>>>>>

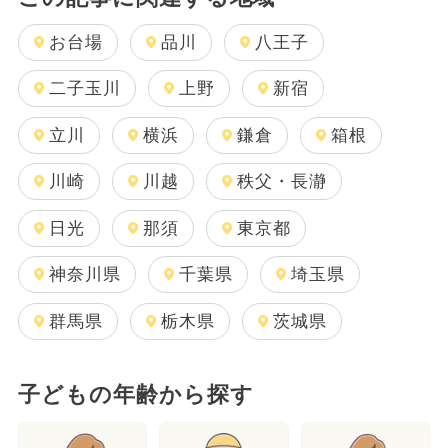
お台場
品川
八王子
二子玉川
上野
新宿
立川
横浜
鎌倉
箱根
川崎
川越
秩父・長瀞
日光
那須
東京都
神奈川県
千葉県
埼玉県
群馬県
栃木県
茨城県
子どもの年齢から探す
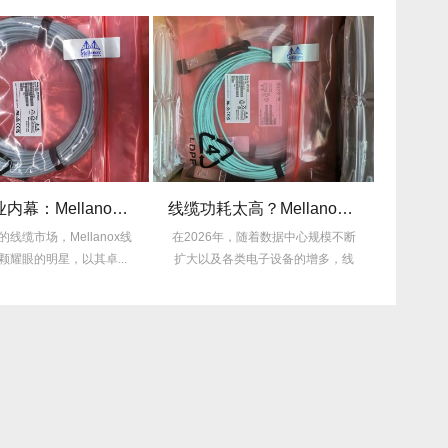
揭秘行业内幕：Mellanox线缆为何比同类产品耐用3倍？
线缆功耗太高？Mellanox线缆低功耗方案能省多少电费？
的线缆市场，Mellanox线
在2026年，随着数据中心规模不断
许多企业
颗耀眼的明星，以其卓...
扩大以及各类电子设备的增多，线
的困扰，
缆功耗...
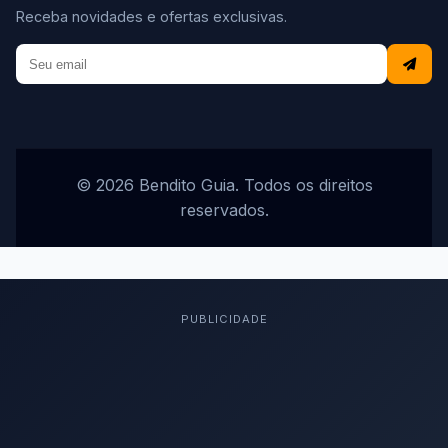
Receba novidades e ofertas exclusivas.
© 2026 Bendito Guia. Todos os direitos
reservados.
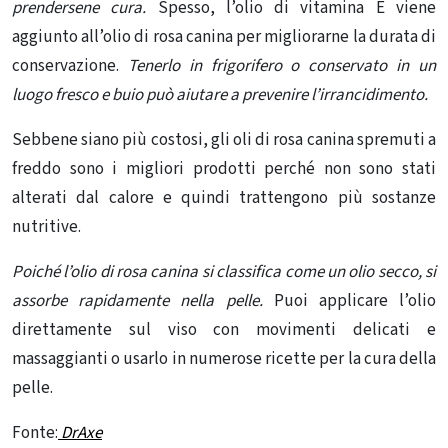
prendersene cura.
Spesso, l’olio di vitamina E viene
aggiunto all’olio di rosa canina per migliorarne la durata di
conservazione.
Tenerlo in frigorifero o conservato in un
luogo fresco e buio può aiutare a prevenire l’irrancidimento.
Sebbene siano più costosi, gli oli di rosa canina spremuti a
freddo sono i migliori prodotti perché non sono stati
alterati dal calore e quindi trattengono più sostanze
nutritive.
Poiché l’olio di rosa canina si classifica come un olio secco, si
assorbe rapidamente nella pelle.
Puoi applicare l’olio
direttamente sul viso con movimenti delicati e
massaggianti o usarlo in numerose ricette per la cura della
pelle.
Fonte:
DrAxe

<<<<<

_Required work_. Locate the lines above that contain "rosa" and copy them.

_Answer_.
aggiunto all’olio di rosa canina per migliorarne la durata di
Sebbene siano più costosi, gli oli di rosa canina spremuti a
Poiché l’olio di rosa canina si classifica come un olio secco, si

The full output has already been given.